Microsoft allowed NSA full access to encrypted information

Microsoft allowed NSA full access to encrypted information
12 July 2013
Keumars Afifi-Sabet
Avatar
Keumars Afifi-Sabet
12 July 2013

It has been revealed that computer company Microsoft helped US intelligence services bypass its encryption mechanisms to acquire easier access to private user data, including information from Outlook.com, SkyDrive and Skype.

Documents given to The Guardian, supplied by Edward Snowden, have indicated the degree to which tech companies associated with the National Security Association (NSA) and its PRISM programme.

Microsoft have since defended itself, citing a legal obligation to co-operate with requests from the authorities while ensuring it does not “provide blanket or direct access” to its services.

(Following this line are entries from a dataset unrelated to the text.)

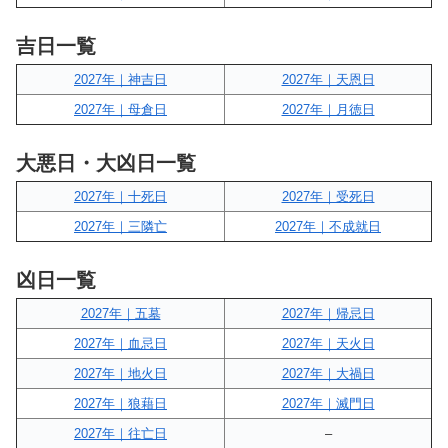
吉日一覧
2027年｜神吉日
2027年｜天恩日
2027年｜母倉日
2027年｜月徳日
大悪日・大凶日一覧
2027年｜十死日
2027年｜受死日
2027年｜三隣亡
2027年｜不成就日
凶日一覧
2027年｜五墓
2027年｜帰忌日
2027年｜血忌日
2027年｜天火日
2027年｜地火日
2027年｜大禍日
2027年｜狼藉日
2027年｜滅門日
2027年｜往亡日
–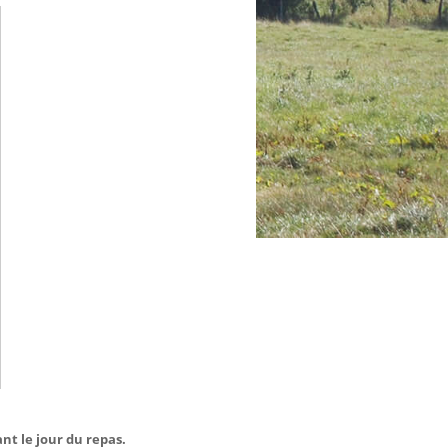
nt le jour du repas.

A statement read: “We take our commitments to our customers and to compliance with applicable laws very seriously, so we provide customer data only in response to legal processes.”

The statement continued, “we only ever comply with orders about specific accounts or identifiers, and we would not respond to the kind of blanket orders discussed in the press”.

The statement concluded, saying: “To be clear, Microsoft does not provide any government with blanket or direct access to SkyDrive, Outlook.com, Skype or any Microsoft product.”

On the contrary, Snowden’s leaks have indicated that Microsoft have not only provided the NSA unwarranted access to customer data but that customer data is freely shared between the FBI and the CIA.

The NSA were given easier access to SkyDrive, web chats via Outlook.com and in July 2012 developed the ability to collate three times as many Skype calls as it had been doing previously.

Cooperation between data firms and the authorities has been well publicised recently. It was reported yesterday that two French human rights groups have issued a legal complaint against the NSA, the FBI and seven tech firms.

The complaint named Microsoft, Yahoo, Google, Paltalk, Facebook, AOL and Apple as “potential accomplices” of the NSA and the FBI.

The tech firms involved have meanwhile continued to deny the extent to which the allegations stretch.